NASA Delivers Mars Weather Report Detailing How Changing Seasons On The Red Planet Impact Missions
In this video, NASA details how its experts are able to predict the weather on Mars allowing the Curiosity Rover and Ingenuity Helicopter to carry out their exploration missions.
Seasons change on Mars and this has a profound effect on how missions on the red planet’s surface are carried out, said NASA in a statement yesterday, 15th November.
NASA’s Perseverance and Curiosity rovers provide the scientists at NASA with daily weather reports that provide statistics on humidity, wind speed and temperature on the Martian surface.
The size and power of storms are monitored by the Odyssey Orbiter, the Mars Reconnaissance Orbiter (MRO) and the, Mars Atmosphere and Volatile EvolutioN (MAVEN).
The Mars Odyssey was launched in 2001 and has since been monitoring radiation on Mars while also looking for signs of water and shallow buried ice.
MRO produces a daily ‘global’ weather map and provides impressively detailed images of the planet’s surface.
MAVEN was launched in November 2013 and arrived at Mars in September 2014 it has since been monitoring Mars’ upper atmosphere and ionosphere.
Using the InSight lander NASA is also able to measure ‘marsquakes’ and in September the lander record one of the biggest and longest-lasting marsquakes the mission has ever detected.
The constantly changing weather can be very challenging for some of the spacecraft currently operating on Mars.
The Ingenuity Mars Helicopter is especially sensitive to weather and as the Martian summer sets in the atmosphere becomes thinner meaning the chopper has had to up its rotor speed from 2,537 rpm to 2,700 rpm.
On 19th April, Ingenuity carried out its maiden flight, becoming the first motorized craft to fly on another planet.
The spindly 1.8-kilogramme (3.15-lb) 19 Inch mini-chopper which cost an estimated USD 85 million (GBP 60.9 million) to build was only intended to carry out five missions during its search for signs of prior life on the red planet but it has now completed 15.
NASA had serious doubts about the efficacy of the project as the air on the surface of Mars is as thin as the air 20 miles (30 kilometres) above earth’s surface.
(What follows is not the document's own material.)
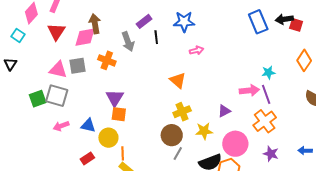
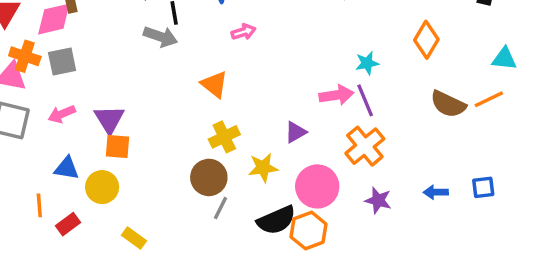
gray arrow: (128, 42) -> (160, 37), moved, turned -48
orange cross: (107, 60) -> (25, 56), moved
gray square: (77, 66) -> (62, 61), moved
pink arrow: (61, 126) -> (62, 114), moved
orange line: (123, 153) -> (39, 205), moved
Flying a helicopter in these conditions is hard enough without factoring in the 15-minute-delay.
The chopper comes equipped with a small solar panel that charges its batteries and electric heaters which keep it from freezing during Martian nights which see temperatures drop to as low as minus 130 degrees Fahrenheit (minus 90 degrees Celsius).
The chopper often supports the Mars rover’s mission which is focused on collecting samples from the planet that may help scientists find clues about ancient life on Mars.